Earlier learning theory and algorithms were developed for an ideal world. Modern large-scale data sets and applications bring forth problems that must be addressed for learning to be effective, e.g., training points are often poorly labeled, the sample can be biased, the distributions may drift with time, and the sample points may not be i.i.d.

This talk will address the specific problem of domain adaptation which arises when the distribution of the source labeled data somewhat differs from that of the target domain. It will present novel theoretical results for adaptation and provide algorithmic solutions derived from that theory. It will also report some preliminary experimental results.

Joint work with Yishay Mansour and Afshin Rostamizadeh.

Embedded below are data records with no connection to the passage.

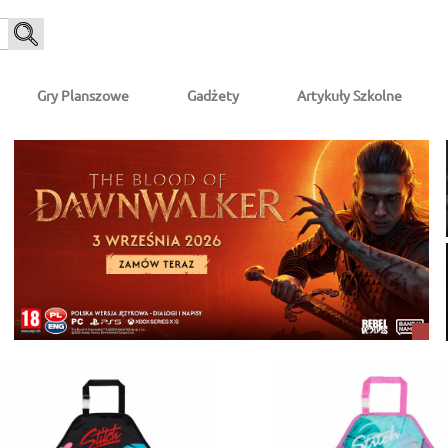
Gry Planszowe
Gadżety
Artykuły Szkolne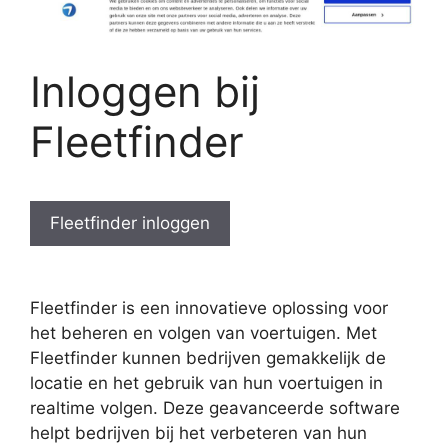
Inloggen bij
Fleetfinder
Fleetfinder inloggen
Fleetfinder is een innovatieve oplossing voor
het beheren en volgen van voertuigen. Met
Fleetfinder kunnen bedrijven gemakkelijk de
locatie en het gebruik van hun voertuigen in
realtime volgen. Deze geavanceerde software
helpt bedrijven bij het verbeteren van hun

Mehryar Mohri is a Professor of Computer Science at the Courant Institute of Mathematical Sciences in NY. He has done his undergraduate studies at Ecole Polytechnique and his graduate and Ph.D. studies in math and computer science in Paris at Ecole Normale Superieure d'Ulm and University Paris 7 - Denis Diderot.

Mohri worked for about ten years at AT&T Research, formerly AT&T Bell Labs (1995-2004), where, in the last four years, he served as the Head of the Speech Algorithms Department and as a Technology Leader, overseeing research projects in machine learning, text and speech processing, and the design of general algorithms.

Dr. Mohri is also a Research consultant at Google Research. His current topics of interest are machine learning, theory and algorithms, text and speech processing, and computational biology.